Olga

AVANGUARDIA E RIVOLUZIONE

L’insieme dei principi generali posti a fondamento del Diritto, apparentemente fermi, risentono invece dei cambiamenti profondi della coscienza del mondo, delle richieste della società, delle evoluzioni che gli esseri umani, in quanto viventi, quasi impongono alle proprie istituzioni. Questo movimento creativo genera anche l’allargamento delle ramificazioni dei rapporti che l’Arte e il Diritto instaurano con le altre discipline, producendo relazioni esterne ai loro campi specifici (mi piace ricordare che Wassily Kandinskij, “inventore” e codificatore dell’astrattismo in pittura, divenne artista dopo la laurea in legge e che Henri Matisse intraprese la carriera artistica partendo dallo studio del diritto).

La riflessione sui fondamenti del Diritto, sull’idea di giustizia e sulla natura della legge, costituisce il perenne sfondo filosofico entro cui il giurista deve muoversi per consentire il crescere di una forma razionale che funga da modello alle diverse applicazioni. Ciò che interessa, infatti, non è solo la verità del Diritto, ma i suoi rapporti con la società e la morale, in continua metamorfosi. Lo studio dell’Arte e lo studio del Diritto comportano oggi più che mai, da questo punto di vista, una interrelazione strettissima tra campi disciplinari apparentemente non tangenti. L’INTERDISCIPLINARIETÀ è la metodologia di un approccio corretto e professionale a qualsivoglia settore di studio che guardi agli sviluppi della scienza, della medicina, della fisica, della tecnologia. Una delle novità del Diritto Collaborativo, e che Olga Anastasi vuole divulgare, si fonda sulla complessità della relazione tra i vari campi disciplinari che concorrono alla riuscita del Metodo.
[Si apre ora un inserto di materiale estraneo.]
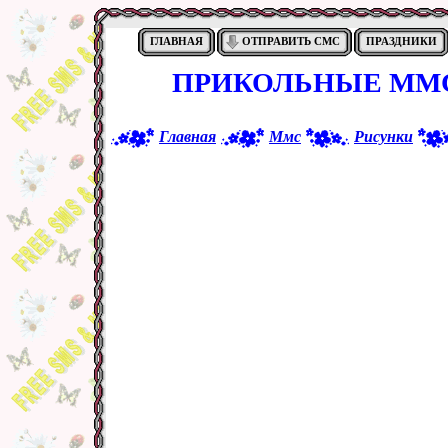
ГЛАВНАЯ
ОТПРАВИТЬ СМС
ПРАЗДНИКИ
ПРИКОЛЬНЫЕ ММС
Главная
Ммс
Рисунки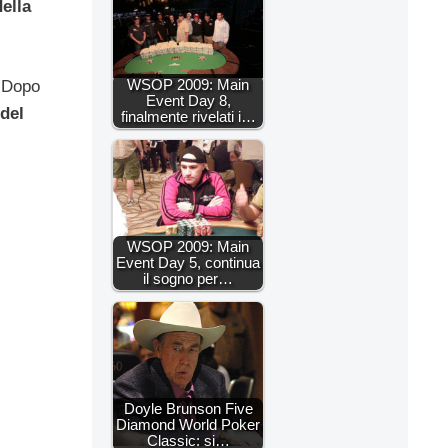
della
WSOP 2009: Main
. Dopo
Event Day 8,
 del
finalmente rivelati i…
WSOP 2009: Main
Event Day 5, continua
il sogno per…
Doyle Brunson Five
Diamond World Poker
Classic: si…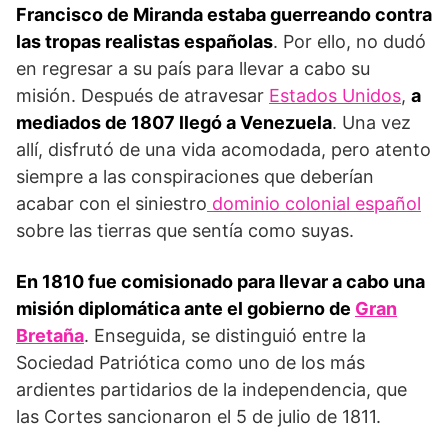
Francisco de Miranda estaba guerreando contra
las tropas realistas españolas
. Por ello, no dudó
en regresar a su país para llevar a cabo su
misión. Después de atravesar
Estados Unidos
,
a
mediados de 1807 llegó a Venezuela
. Una vez
allí, disfrutó de una vida acomodada, pero atento
siempre a las conspiraciones que deberían
acabar con el siniestro
dominio colonial español
sobre las tierras que sentía como suyas.
En 1810 fue comisionado para llevar a cabo una
misión diplomática ante el gobierno de
Gran
Bretaña
. Enseguida, se distinguió entre la
Sociedad Patriótica como uno de los más
ardientes partidarios de la independencia, que
las Cortes sancionaron el 5 de julio de 1811.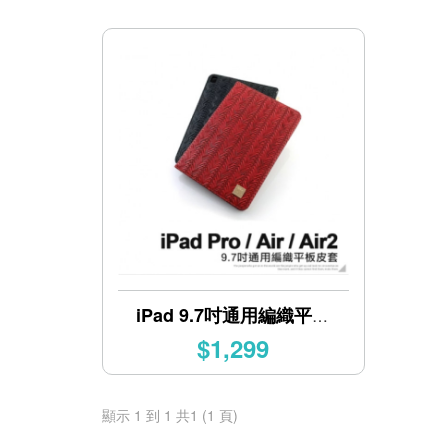
iPad 9.7吋通用編織平板
皮套
$1,299
顯示 1 到 1 共1 (1 頁)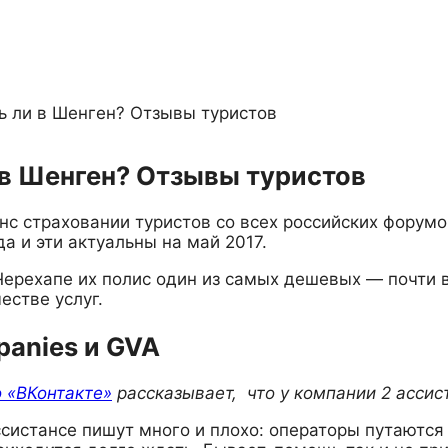
ь ли в Шенген? Отзывы туристов
 в Шенген? Отзывы туристов
с страховании туристов со всех российских форумо
 и эти актуальны на май 2017.
ерехапе их полис один из самых дешевых — почти в
естве услуг.
panies и GVA
 «ВКонтакте»
рассказывает, что у компании 2 ассис
ссистансе пишут много и плохо: операторы путаются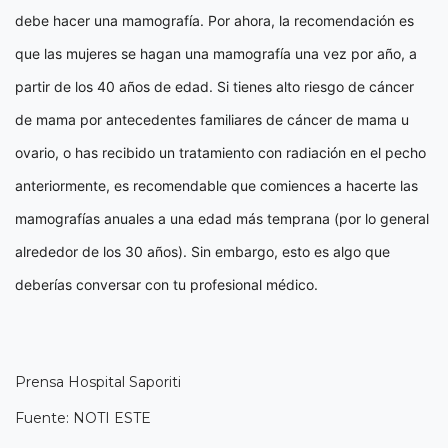
debe hacer una mamografía. Por ahora, la recomendación es
que las mujeres se hagan una mamografía una vez por año, a
partir de los 40 años de edad. Si tienes alto riesgo de cáncer
de mama por antecedentes familiares de cáncer de mama u
ovario, o has recibido un tratamiento con radiación en el pecho
anteriormente, es recomendable que comiences a hacerte las
mamografías anuales a una edad más temprana (por lo general
alrededor de los 30 años). Sin embargo, esto es algo que
deberías conversar con tu profesional médico.
Prensa Hospital Saporiti
Fuente: NOTI ESTE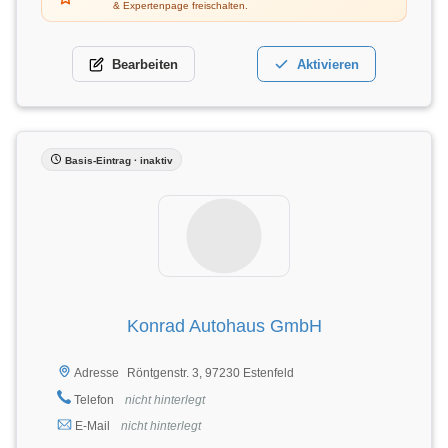
& Expertenpage freischalten.
Bearbeiten
Aktivieren
Basis-Eintrag · inaktiv
Konrad Autohaus GmbH
Röntgenstr. 3, 97230 Estenfeld
Adresse
Telefon
nicht hinterlegt
E-Mail
nicht hinterlegt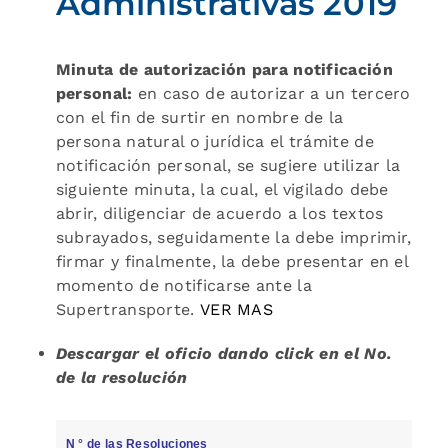
Administrativas 2019
Minuta de autorización para notificación
personal:
en caso de autorizar a un tercero
con el fin de surtir en nombre de la
persona natural o jurídica el trámite de
notificación personal, se sugiere utilizar la
siguiente minuta, la cual, el vigilado debe
abrir, diligenciar de acuerdo a los textos
subrayados, seguidamente la debe imprimir,
firmar y finalmente, la debe presentar en el
momento de notificarse ante la
Supertransporte.
VER MAS
Descargar el oficio dando click en el No.
de la resolución
N ° de las Resoluciones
Nello studio della Storia dell’arte la complessità e la varietà di quegli oggetti così speciali che chiamiamo opere d’arte richiede, nell’analisi e nella comprensione, l’affidarsi ad una visione più ampia e eterogenea che renda conto del contesto, dello spirito del tempo, dei cambiamenti generali nei modi del pensare. Si esige quindi che i metodi e gli strumenti varchino il confine territoriale della disciplina e si accostino alla matematica e alla fisica, alla musica come alla filosofia, alla biologia e alle scienze sociali e psicologiche, spesso alla religione. A mio giudizio, esempio perfetto di questo modo di operare è l’edizione del 2013 della Biennale d’Arte di Venezia, curata da un giovane critico e storico dell’arte, Massimiliano Gioni, e intitolata Il Palazzo Enciclopedico. La mostra si apriva, prendendo ispirazione e indirizzo, con l’esposizione del Libro rosso di Jung e di molte delle tavole a colori disegnate dallo psicanalista).[1]

Gli artisti, si sa, rompono il muro del silenzio e sfidano i tempi con coraggio e azzardo, scardinando l’ordine prestabilito e interrompendo il flusso della normalità, così come osò fare l’arte delle avanguardie del Novecento e come continua a fare ancora oggi, costringendo spettatori, critici e specialisti a pensare in modo inusuale, a volte così ardito da risultare scandaloso, compreso solo a posteriori. Ci misuriamo così col più grande cimento e cerchiamo le parole: l’opera d’arte ci svela la sua capacità di parlare del mondo in termini tanto diversi da quelli che usiamo nelle nostre relazioni quotidiane e rende manifesta la vera natura delle cose, ne anticipa e ne chiarisce il senso, quello originario e più inaccessibile.

Con la stessa forza anche il Diritto Collaborativo è un MODO SPECIALE DI PENSARE,[2] di cambiare se stessi insieme al mondo, non possiede la certezza dell’applicazione ma si presenta come l’unico percorso possibile, oggi, per realizzare la sintesi tra l’astrattezza della legge e la concretezza del caso particolare in materia di separazione.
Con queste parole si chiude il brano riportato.